Welsh TV presenter (born 1979)

Sarra Elgan Easterby (born 1979) is a Welsh journalist and television presenter. She has covered rugby union for numerous media outlets.

==Early life==
Born in Neath, she is the daughter of Kathryn Rees and former Neath RFC, Wales and British Lions rugby union player, Elgan Rees.

==Career==
Elgan studied theatre, media and music at Trinity College, Carmarthen; soon afterwards she took a role in Welsh soap opera Pobol y Cwm. Her first presenting job was on S4C children's show Planed Plant, before presenting for CBBC. She also sang in a Welsh-language pop music group called Cic.

She began as a pitchside reporter at rugby union matches for S4C after the death of Ray Gravell in 2007. Elgan has worked as a presenter on rugby union coverage on TNT Sports and its predecessor BT Sport. She became a regular on the S4C rugby chat show Jonathan, alongside Jonathan Davies and Nigel Owens from 2018.

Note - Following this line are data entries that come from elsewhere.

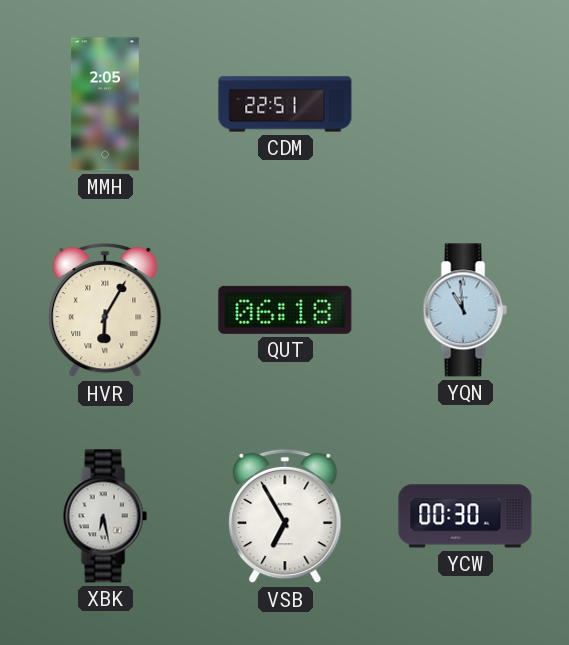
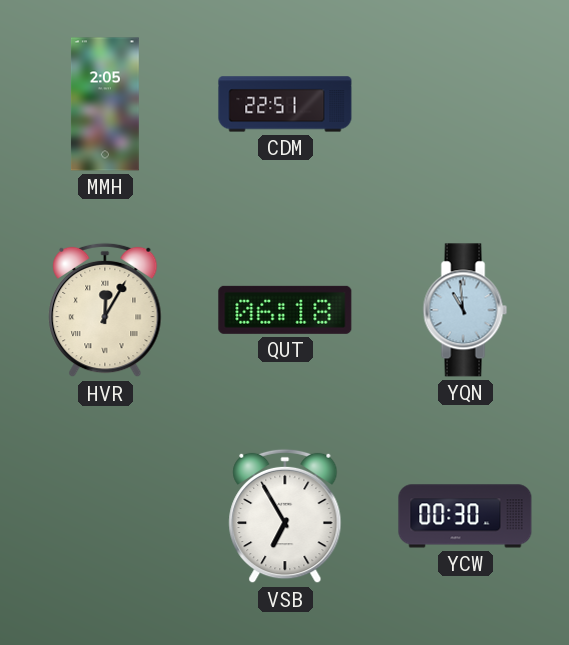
HVR: 6:05 -> 12:05
XBK: 6:28 -> none
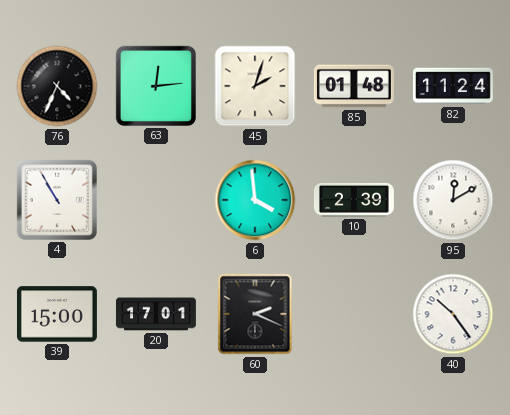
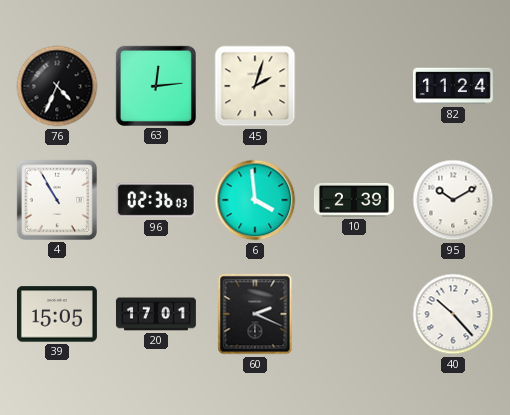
85: 01:48 -> none
96: none -> 02:36
95: 12:10 -> 10:10
39: 15:00 -> 15:05
40: 10:24 -> 10:23
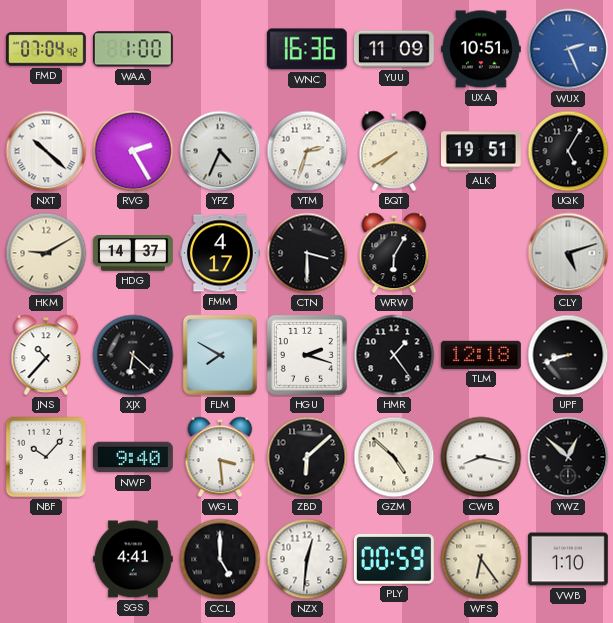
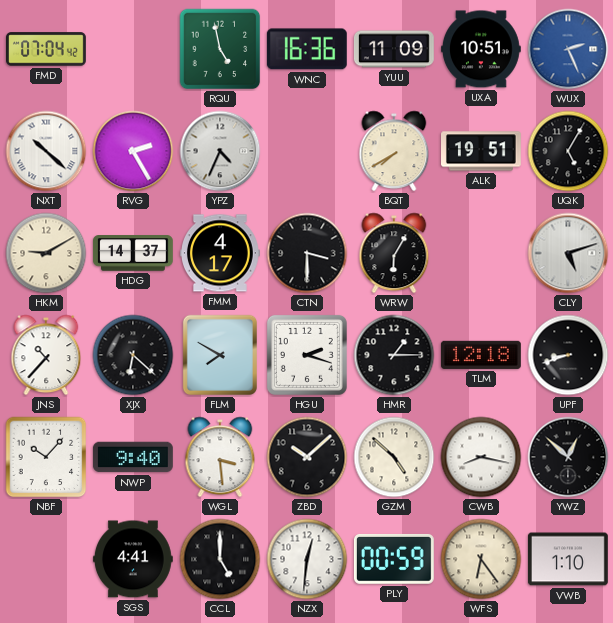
WAA: 1:00 -> none
RQU: none -> 4:58
YTM: 2:33 -> none
HMR: 1:24 -> 1:15
ZBD: 6:08 -> 10:08
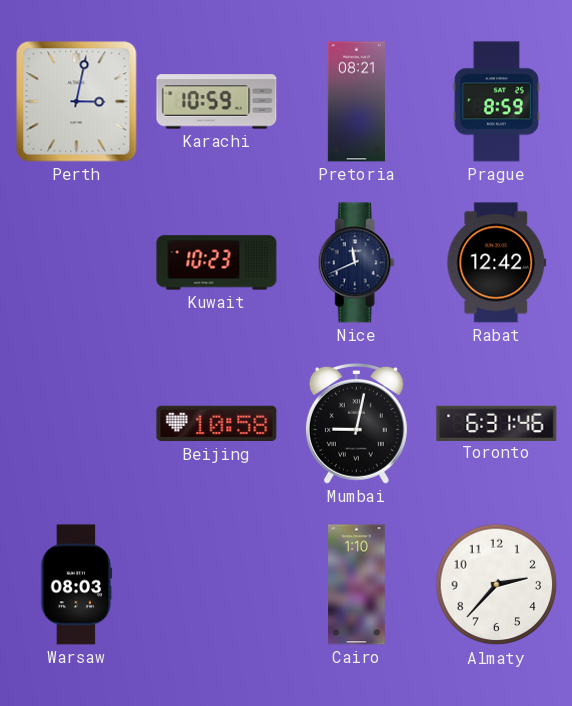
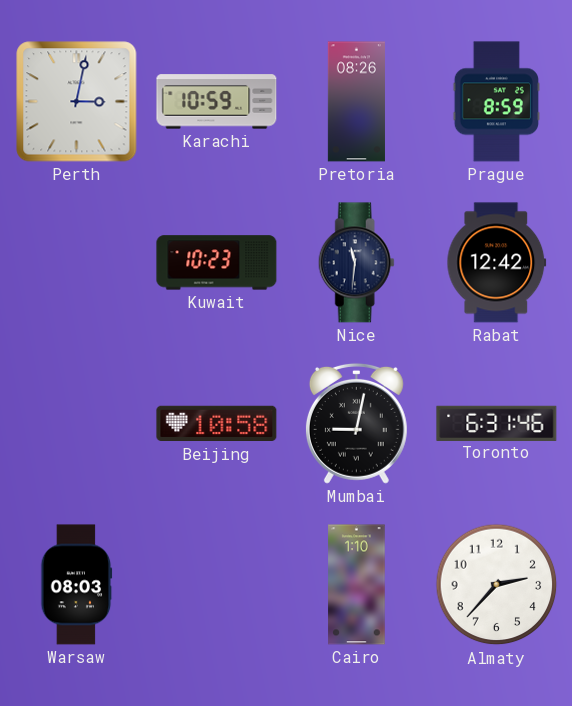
Pretoria: 08:21 -> 08:26
Nice: 11:41 -> 11:31
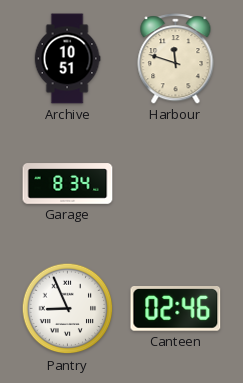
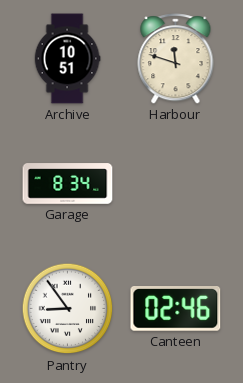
Pantry: 8:56 -> 8:54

She has also worked for ESPN, and for Sky Sports covering the British Lions tour to South Africa in 2021.

==Personal life==
In 2005 she married Irish former rugby player Simon Easterby. Former Scarlets and Wales full back Matt Cardey was best man at the wedding along with Simon's brother Guy. They have one daughter, Soffia born in 2007, and a son Ffredi, born in 2009. They live in Cowbridge in the Vale of Glamorgan. She and the children are Welsh speakers.